Persona 3 FES Calculator – Algorithmic Optimization (2)

As announced, this week the last posts on this project will be published before it will be released and I can start something new.

A quick recap from the last post: with some optimizations, we can reduce the number of checks for valid fusions from n^{2} respectively n^3 to n \choose 2 and n \choose 3. In this post I’d like to demonstrate that we can, as so often, reduce this at the cost of increasing the memory footprint of the program.

Caching Persona levels

The first thing to notice is that we can predict the level a Persona we fuse will get irrespective of the current Persona in the inventory, since it is only influenced by the social link associated with the Persona’s arcana. Therefore, we can cache the levels of all possible Persona, which will come in handy for triangle fusions.

Caching fusions

A brute-force implementation of a caching scheme for fusion results would use a two-dimensional array (three-dimensional for triangle fusions) to save the results of each possible fusion. However, due to the rules of the fusions, a large part of the combinations of Persona are actually invalid. For normal spread fusions, the number of possible combinations is n^{2} = 169^{2} = 28561, with only 9998 of them resulting in a valid Persona.
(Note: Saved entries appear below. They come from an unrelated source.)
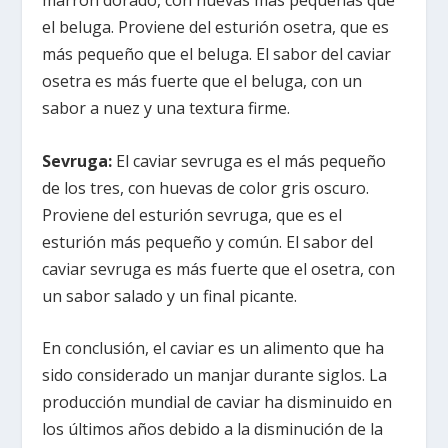
marrón dorado, con huevas más pequeñas que
el beluga. Proviene del esturión osetra, que es
más pequeño que el beluga. El sabor del caviar
osetra es más fuerte que el beluga, con un
sabor a nuez y una textura firme.
Sevruga:
El caviar sevruga es el más pequeño
de los tres, con huevas de color gris oscuro.
Proviene del esturión sevruga, que es el
esturión más pequeño y común. El sabor del
caviar sevruga es más fuerte que el osetra, con
un sabor salado y un final picante.
En conclusión, el caviar es un alimento que ha
sido considerado un manjar durante siglos. La
producción mundial de caviar ha disminuido en
los últimos años debido a la disminución de la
This effect is even more pronounced in the case of triangle fusions, where the possible combinations amount to n^{3} = 169^{3} = 4826809. The number of valid fusions when starting from the Persona the user currently owns is dependent upon the levels of the Persona, if we use the base level of each Persona, there are only 13344 combinations resulting in a new Persona.

Goal-directed lookup

During the filling of the cache, we can save the fusions in such a fashion that we can get a list of all fusions which result in a given Persona. Therefore, now that we don’t have to check all combinations as previously, we can omit those fusions which would result in a Persona we already have in the set of created Persona. Additionally, we could cache the lists of Persona which appear as ingredients for a specific Persona, so we could check this list against the available Persona to see if it’s even possible to create the Persona from the available ones. However, I would guess that in this case it’s simpler to just check all of them and get almost the same speed.

Costs

The caching scheme of course comes at a memory cost. For each normal spread fusion, we need to save the two ingredient Persona as well as the resulting Persona. Since there are 169 Persona in the game, a reference to a Persona will fit into a byte. Therefore, we need 3 byte to cache one fusion result. As mentioned above, there are 10580 valid fusions possible on the set of all Persona, therefore we have 3 * 10580 bytes which is about 31 KB. For the triangle spread fusions, we can’t give an exact number without using the actual levels of the user’s Persona. My assumption is that the number resulting from all Persona at their base levels, 13986, is close to the worst case, which means that we will need (with the additional byte for the third Persona) 4 * 13986 bytes = 55 KB. (The Persona Calculator uses more memory due to not implementing a sparse array and saving information about Persona using object references (32/64 bit) and not the numbers).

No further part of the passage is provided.